S3.aws.getObject( getS3params, Meteor.bindEnvironment( function ( error, response ) {
  if ( error ) {
    console.log( 'getObject error:' );
    console.log( error );
  } else {
    console.log( 'Got S3 object' );

    let s3file      = response.Body,
        csvFile     = 'path/to/file.csv',
        writeFile   = fs.writeFileSync( csvFile, s3file ), // write CSV to local server -- this seems really silly. Want to just read from S3
        parsed      = Baby.parseFiles( csvFile, { // Note: using BabyParse not PapaParse
                        header: true,
                        step: function ( results, parser ) {
                          let thisItem = results.data[0];
                          // process this row
                        }
                      }),
        deleteFile  = fs.unlinkSync( csvFile ); // remove local CSV
  }
})); // end S3.getObject

Any ideas? Thanks!

efrancis · December 30, 2016, 11:44pm

Sure you can. Create a local buffer and store the chunks as they’re received from the stream. You can use an actual Buffer object if its’ binary data, otherwise you can just put it in an array. Check if that chunk contains a delimiter character (,) which means new column, or a new line character (/r or /n ) which means it’s the end of a row. If it’s the end of a row, process that row. That being said, processing csv streams has been solved before and you can probably a packag to do it.

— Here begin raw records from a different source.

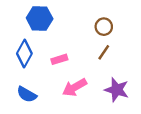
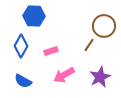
brown circle: (104, 27) -> (104, 26), moved, size x1.5
purple star: (117, 90) -> (100, 77), turned 30

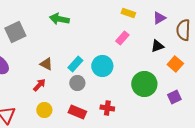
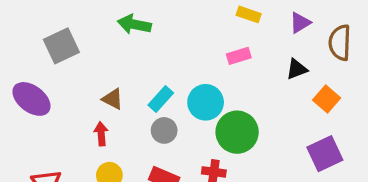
pink rectangle: (122, 38) -> (239, 56), turned 32
green circle: (144, 84) -> (237, 132), moved
red arrow: (39, 85) -> (101, 134), turned -48
purple square: (174, 97) -> (325, 154), size x1.5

a.com · December 31, 2016, 4:13pm

	handleUpload(event){
		this.setState({loading: true});
		const stopLoading = () => this.setState({loading: false});
		 Papa.parse( event.target.files[0], {
		 	header: true,
			chunk: function(results, parser) {
				console.log("Chunk:", results.data);
				parser.pause();
				const resumeParsing = () => parser.resume();
				 Meteor.call( 'utility.parseUpload', results.data, function(error, response){
				 	if (error) { parser.abort(); Bert.alert(error.reason, 'danger'); return; }
				 	Bert.alert('chunk done!', 'success');
				 	resumeParsing();
				 });
			},
	      complete( results, file ) {
	      	console.log('done!')
	      }
	    });
}

This is what gets called during the file inputs onChange. I have a react loader showing (hence this.setState). Maybe you have more columns, but for me this code breaks my 200k row spreadsheets into 50-80k chunks so the browsers doesn’t crash.

EDIT:
just read you are doing this on the server. I couldn’t seem to get babyparse to use the above chunk code for some reason (even though it says babyparse is an exact clone or papaparse and points to papaparse docs instead of having its own)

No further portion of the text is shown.